Knife-edged shadows slide across the ground as we idle past the same corner for the hundredth time. It’s a blisteringly sunny day, and the harsh light means we can only record in-car video while driving in a northwesterly direction. This means driving from one end of the Suntrust Verona compound in Tagaytay to the other before turning around to repeat the entire process. Over and over. This, along with numerous stops for still pictures, gives me precious little time to get a handle on what the Forester is meant to be.
I know what the Forester is, mind you—a crossover of roughly the same size and performance as your typical ‘CRAV-X5’ crossover. But what caption will sit under its yearbook photo? ‘Sporty Spice’? ‘Posh Spice’? Er...‘Baby Spice’? Well, that’s what we’re here to find out. With little time left for the finding.
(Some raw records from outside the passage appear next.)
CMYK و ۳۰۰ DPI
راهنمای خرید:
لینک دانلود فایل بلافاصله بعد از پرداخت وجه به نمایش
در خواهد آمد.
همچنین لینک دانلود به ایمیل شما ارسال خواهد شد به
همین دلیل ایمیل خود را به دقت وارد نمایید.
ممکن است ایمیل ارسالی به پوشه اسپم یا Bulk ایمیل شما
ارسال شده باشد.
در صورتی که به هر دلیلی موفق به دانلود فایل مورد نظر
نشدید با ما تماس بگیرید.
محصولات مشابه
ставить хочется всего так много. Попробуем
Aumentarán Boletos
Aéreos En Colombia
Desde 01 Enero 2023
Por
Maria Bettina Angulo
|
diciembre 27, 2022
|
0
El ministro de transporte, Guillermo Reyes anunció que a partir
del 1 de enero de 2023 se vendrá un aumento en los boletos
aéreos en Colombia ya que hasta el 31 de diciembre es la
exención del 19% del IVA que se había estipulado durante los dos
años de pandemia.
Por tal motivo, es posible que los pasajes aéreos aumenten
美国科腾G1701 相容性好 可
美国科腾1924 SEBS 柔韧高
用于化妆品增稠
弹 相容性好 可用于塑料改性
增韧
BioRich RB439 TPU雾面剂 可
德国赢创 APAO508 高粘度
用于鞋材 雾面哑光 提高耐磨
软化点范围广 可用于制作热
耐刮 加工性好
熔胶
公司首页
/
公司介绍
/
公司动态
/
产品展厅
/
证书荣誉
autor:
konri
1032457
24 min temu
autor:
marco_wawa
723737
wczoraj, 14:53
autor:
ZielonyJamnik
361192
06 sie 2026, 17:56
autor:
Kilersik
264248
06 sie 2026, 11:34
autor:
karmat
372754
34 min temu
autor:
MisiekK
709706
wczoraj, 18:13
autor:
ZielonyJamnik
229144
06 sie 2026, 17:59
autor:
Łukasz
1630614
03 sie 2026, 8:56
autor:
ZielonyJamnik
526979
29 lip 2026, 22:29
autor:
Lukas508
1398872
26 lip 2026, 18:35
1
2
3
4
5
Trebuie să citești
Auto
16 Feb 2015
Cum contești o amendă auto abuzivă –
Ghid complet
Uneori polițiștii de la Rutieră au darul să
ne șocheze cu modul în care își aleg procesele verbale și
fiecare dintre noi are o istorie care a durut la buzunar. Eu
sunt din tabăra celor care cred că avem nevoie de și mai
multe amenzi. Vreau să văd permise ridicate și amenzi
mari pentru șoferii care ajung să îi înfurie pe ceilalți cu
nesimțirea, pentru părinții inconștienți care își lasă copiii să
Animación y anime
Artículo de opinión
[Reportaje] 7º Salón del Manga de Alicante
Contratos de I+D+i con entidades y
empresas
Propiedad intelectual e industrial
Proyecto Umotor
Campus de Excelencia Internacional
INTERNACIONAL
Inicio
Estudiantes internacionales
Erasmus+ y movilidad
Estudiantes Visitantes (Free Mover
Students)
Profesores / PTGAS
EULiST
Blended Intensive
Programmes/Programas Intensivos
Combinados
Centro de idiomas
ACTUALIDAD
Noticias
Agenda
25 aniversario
The original 1997 Forester had a very clear identity: It was the anti-SUV. A boxy, boxer-engined station wagon for those who didn’t want the same boring blobby crossover as everyone else. The next was more of the same, only Boxier. With the 2009 third-generation SH model, however, Subaru went mainstream, giving the model a more conventional shape and styling to appeal to a wider audience. Sales soared as people other than loyal ‘Subaristas’ began to take notice. But something was lost in the translation.